RECORDS FOR THIS TASK:
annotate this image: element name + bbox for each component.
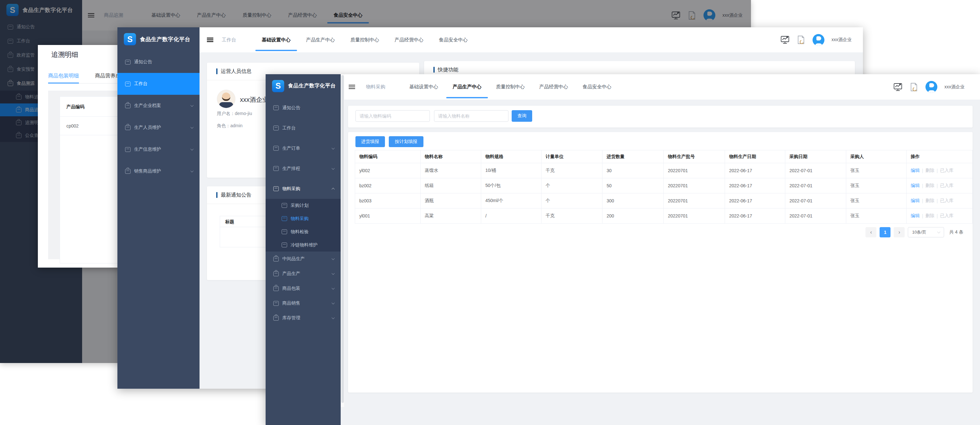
sidebar-item-production-info[interactable]: 生产信息维护 — [118, 139, 199, 160]
tab-quality-center[interactable]: 质量控制中心 — [496, 74, 525, 99]
col-material-name: 物料名称 — [420, 150, 481, 163]
delete-link[interactable]: 删除 — [926, 198, 934, 204]
title-accent-bar — [216, 69, 218, 74]
inventory-icon — [273, 316, 279, 321]
tab-operation-center[interactable]: 产品经营中心 — [539, 74, 568, 99]
prev-page-button[interactable]: ‹ — [865, 227, 877, 237]
tab-food-safety-center[interactable]: 食品安全中心 — [439, 27, 468, 52]
stored-link[interactable]: 已入库 — [940, 183, 953, 189]
material-code-input[interactable] — [355, 110, 430, 122]
cell: 个 — [541, 178, 603, 193]
menu-fold-icon[interactable] — [207, 38, 213, 42]
submenu-item-material-purchase[interactable]: 物料采购 — [266, 212, 340, 225]
sidebar-scrollbar[interactable] — [340, 74, 344, 407]
sidebar-item-product-production[interactable]: 产品生产 — [266, 266, 340, 281]
sidebar-item-sales-goods[interactable]: 销售商品维护 — [118, 160, 199, 182]
sidebar-item-enterprise-archive[interactable]: 生产企业档案 — [118, 95, 199, 117]
label: 采购计划 — [291, 203, 309, 208]
material-name-input[interactable] — [434, 110, 508, 122]
tab-operation-center[interactable]: 产品经营中心 — [395, 27, 423, 52]
delete-link[interactable]: 删除 — [926, 213, 934, 219]
sidebar-item-inventory[interactable]: 库存管理 — [266, 311, 340, 326]
separator: | — [937, 168, 938, 173]
cell: 蒸馏水 — [420, 163, 481, 178]
sidebar-item-product-package[interactable]: 商品包装 — [266, 281, 340, 296]
current-page-button[interactable]: 1 — [880, 227, 891, 237]
topbar: 工作台 基础设置中心 产品生产中心 质量控制中心 产品经营中心 食品安全中心 — [199, 27, 863, 52]
chevron-down-icon — [191, 126, 194, 129]
tab-production-center[interactable]: 产品生产中心 — [453, 74, 482, 99]
sidebar-item-material-purchase[interactable]: 物料采购 — [266, 179, 340, 199]
purchase-report-button[interactable]: 进货填报 — [355, 136, 385, 147]
stored-link[interactable]: 已入库 — [940, 168, 953, 174]
col-quantity: 进货数量 — [603, 150, 664, 163]
sidebar-item-workbench[interactable]: 工作台 — [266, 118, 340, 138]
breadcrumb[interactable]: 物料采购 — [366, 84, 385, 90]
notice-icon — [125, 60, 130, 65]
edit-link[interactable]: 编辑 — [911, 198, 920, 204]
sidebar-item-notice[interactable]: 通知公告 — [118, 51, 199, 73]
document-settings-icon[interactable] — [909, 83, 918, 91]
sidebar-item-product-sales[interactable]: 商品销售 — [266, 296, 340, 311]
workbench-icon — [125, 81, 130, 86]
sidebar-item-staff-maintain[interactable]: 生产人员维护 — [118, 117, 199, 139]
sidebar-item-workbench[interactable]: 工作台 — [118, 73, 199, 95]
user-avatar[interactable] — [926, 81, 937, 93]
menu-fold-icon[interactable] — [349, 85, 355, 89]
sidebar-item-production-schedule[interactable]: 生产排程 — [266, 158, 340, 179]
delete-link[interactable]: 删除 — [926, 168, 934, 174]
inspection-flask-icon — [282, 229, 287, 234]
tab-base-settings[interactable]: 基础设置中心 — [262, 27, 291, 52]
page-size-select[interactable]: 10条/页 — [908, 227, 944, 237]
tab-food-safety-center[interactable]: 食品安全中心 — [582, 74, 611, 99]
edit-link[interactable]: 编辑 — [911, 213, 920, 219]
actions-cell: 编辑|删除|已入库 — [907, 193, 973, 208]
sidebar-item-intermediate-production[interactable]: 中间品生产 — [266, 251, 340, 266]
tab-base-settings[interactable]: 基础设置中心 — [409, 74, 438, 99]
search-button[interactable]: 查询 — [512, 110, 532, 122]
tab-quality-center[interactable]: 质量控制中心 — [350, 27, 379, 52]
cell: 50个/包 — [481, 178, 541, 193]
staff-maintain-icon — [125, 125, 130, 130]
next-page-button[interactable]: › — [894, 227, 905, 237]
username-row: 用户名：demo-jiu — [217, 111, 252, 117]
monitor-chart-icon[interactable] — [893, 83, 902, 91]
separator: | — [937, 213, 938, 219]
user-avatar[interactable] — [813, 34, 824, 46]
stored-link[interactable]: 已入库 — [940, 213, 953, 219]
cell: 高粱 — [420, 208, 481, 224]
separator: | — [922, 213, 923, 219]
sidebar-item-notice[interactable]: 通知公告 — [266, 97, 340, 118]
desktop: S 食品生产数字化平台 通知公告 工作台 政府监管 食安预警 食品溯源 — [0, 0, 980, 425]
stored-link[interactable]: 已入库 — [940, 198, 953, 204]
coldchain-icon — [282, 243, 287, 248]
company-name[interactable]: xxx酒企业 — [944, 84, 965, 90]
tab-package-detail[interactable]: 商品包装明细 — [48, 73, 79, 83]
edit-link[interactable]: 编辑 — [911, 168, 920, 174]
sidebar-item-production-order[interactable]: 生产订单 — [266, 138, 340, 158]
delete-link[interactable]: 删除 — [926, 183, 934, 189]
by-plan-report-button[interactable]: 按计划填报 — [389, 136, 423, 147]
submenu-item-coldchain-material[interactable]: 冷链物料维护 — [266, 238, 340, 251]
submenu-item-purchase-plan[interactable]: 采购计划 — [266, 199, 340, 212]
col-material-code: 物料编码 — [355, 150, 420, 163]
operator-company: xxx酒企业 — [240, 96, 269, 104]
workbench-icon — [273, 126, 279, 130]
chevron-down-icon — [332, 286, 335, 290]
document-settings-icon[interactable] — [797, 35, 805, 44]
scrollbar-thumb[interactable] — [341, 75, 344, 403]
breadcrumb[interactable]: 工作台 — [222, 37, 236, 43]
drawer-title: 追溯明细 — [51, 50, 78, 59]
production-schedule-icon — [273, 166, 279, 171]
tab-production-center[interactable]: 产品生产中心 — [306, 27, 335, 52]
company-name[interactable]: xxx酒企业 — [832, 37, 852, 43]
cell: 30 — [603, 163, 664, 178]
cell: 2022-07-01 — [785, 163, 846, 178]
role-value: admin — [230, 123, 242, 128]
sales-goods-icon — [125, 169, 130, 174]
submenu-item-material-inspection[interactable]: 物料检验 — [266, 225, 340, 238]
monitor-chart-icon[interactable] — [781, 35, 789, 44]
chevron-down-icon — [332, 272, 335, 275]
edit-link[interactable]: 编辑 — [911, 183, 920, 189]
cell: 张玉 — [846, 178, 907, 193]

EXERCISE GOAL: Copy out each line carrying the string "package" from the data.

OUTPUT FOR THIS TASK:
sidebar-item-product-package[interactable]: 商品包装 — [266, 281, 340, 296]
tab-package-detail[interactable]: 商品包装明细 — [48, 73, 79, 83]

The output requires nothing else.